Ben has a busy practice which is divided equally between litigation and transactional work covering company law, corporate insolvency and restructuring and general commercial litigation and arbitration.

Ben’s transactional work has included both creditor and member schemes of arrangement under Part 26 of the Companies Act 2006, numerous reductions of capital and other reserves for listed public companies and cross-border mergers under the Companies (Cross-Border Mergers) Regulations 2007.  Ben also has experience of advising on a wide range of company and corporate governance issues.

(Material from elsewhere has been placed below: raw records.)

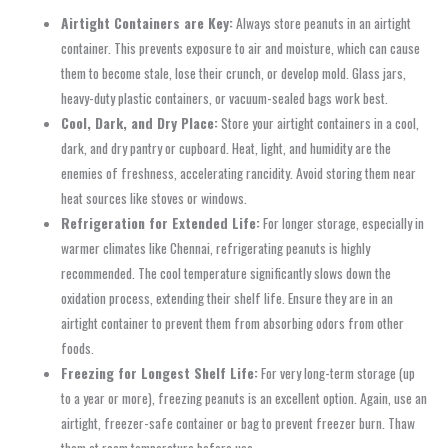
Airtight Containers are Key:
Always store peanuts in an airtight
container. This prevents exposure to air and moisture, which can cause
them to become stale, lose their crunch, or develop mold. Glass jars,
heavy-duty plastic containers, or vacuum-sealed bags work best.
Cool, Dark, and Dry Place:
Store your airtight containers in a cool,
dark, and dry pantry or cupboard. Heat, light, and humidity are the
enemies of freshness, accelerating rancidity. Avoid storing them near
heat sources like stoves or windows.
Refrigeration for Extended Life:
For longer storage, especially in
warmer climates like Chennai, refrigerating peanuts is highly
recommended. The cool temperature significantly slows down the
oxidation process, extending their shelf life. Ensure they are in an
airtight container to prevent them from absorbing odors from other
foods.
Freezing for Longest Shelf Life:
For very long-term storage (up
to a year or more), freezing peanuts is an excellent option. Again, use an
airtight, freezer-safe container or bag to prevent freezer burn. Thaw
them at room temperature before use.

In recent years, Ben’s litigation practice has included instructions in some of the most significant large-scale insolvencies, including Lehman, MF Global and Kaupthing.  In 2013, Ben acted for the respondent companies in Prest v Petrodel, the landmark decision on piercing the corporate veil.

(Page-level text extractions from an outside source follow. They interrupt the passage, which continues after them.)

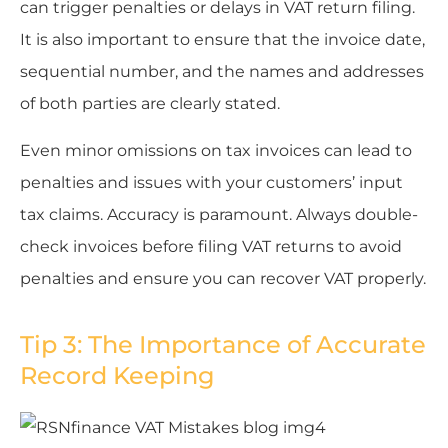
can trigger penalties or delays in VAT return filing.
It is also important to ensure that the invoice date,
sequential number, and the names and addresses
of both parties are clearly stated.
Even minor omissions on tax invoices can lead to
penalties and issues with your customers’ input
tax claims. Accuracy is paramount. Always double-
check invoices before filing VAT returns to avoid
penalties and ensure you can recover VAT properly.
Tip 3: The Importance of Accurate
Record Keeping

Exhibits sound commercial judgement and gives good technical advice.

Legal 500

Litigation & Arbitration

  • Shareholder disputes
  • Joint venture disputes
  • Commercial disputes
  • Fraud and asset recovery
  • Professional negligence
  • Fiduciary obligations
  • Warranty claims
  • Interim remedies

Arbitration

April 2013: Instructed on behalf of a Jersey company in a large-scale arbitration involving allegations of unfair prejudice under Article 141 of the Companies (Jersey) Law 1991.  The arbitration involved the application of principles discussed by the Court of Appeal in Fulham Football Club (1987) Ltd v Richards [2012] Ch 33.

Company Litigation

Interactive Technology Corporation Ltd v Ferster [2015] EWHC 393
Acted for Respondents on applications for freezing injunction and search and seizure order in a dispute concerning allegations that business had been diverted from the Claimant company.

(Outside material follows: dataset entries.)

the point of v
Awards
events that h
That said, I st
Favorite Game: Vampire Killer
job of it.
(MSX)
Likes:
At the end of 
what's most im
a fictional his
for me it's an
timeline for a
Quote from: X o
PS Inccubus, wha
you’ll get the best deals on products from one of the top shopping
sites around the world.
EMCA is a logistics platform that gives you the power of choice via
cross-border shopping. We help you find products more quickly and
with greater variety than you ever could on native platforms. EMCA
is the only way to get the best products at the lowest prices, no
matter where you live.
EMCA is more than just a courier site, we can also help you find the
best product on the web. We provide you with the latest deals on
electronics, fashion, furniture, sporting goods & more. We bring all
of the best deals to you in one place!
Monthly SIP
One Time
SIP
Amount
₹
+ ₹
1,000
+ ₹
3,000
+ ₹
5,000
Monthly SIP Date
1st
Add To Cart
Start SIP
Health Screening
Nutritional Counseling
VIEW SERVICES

 Re Quiet Moments Ltd [2013] EWHC 3806; [2014] EWCA Civ 1536
Ben acted for the petitioner on an application to wind up a company on the just and equitable ground and claims by the petitioner to enforce compulsory transfer provisions contained in a shareholders’ agreement.  The application was dismissed and a costs’ order made against the petitioner.  Ben acted for the petitioner on a successful appeal to the Court of Appeal against the Judge’s refusal to order co-applicants to contribute to costs payable by the petitioner.

Petrodel Resources Ltd v Prest [2013] 2 WLR 557
Appeared with family Silk, Tim Amos QC, in the Court of Appeal and Supreme Court.  This “landmark” case concerned the ability of the family courts to pierce the corporate veil of a company controlled by a party to a marriage for the purposes of satisfying an ancillary relief award.

Kleanthous v Paphitis [2011] EWHC 2287
Appeared on behalf of three respondents at the hearing of an application brought by a minority shareholder in the Ryman Group to continue derivative proceedings against Theo Paphitis and others.

Royal Bank of Scotland plc v Hicks [2010] EWHC 2568
Appeared on behalf of RBS on successful applications for injunctive relief against the former owners of Liverpool Football Club.  As a result of these injunctions, the directors of the Club’s holding companies were able to sell the Club to the owners of the Boston Red Sox.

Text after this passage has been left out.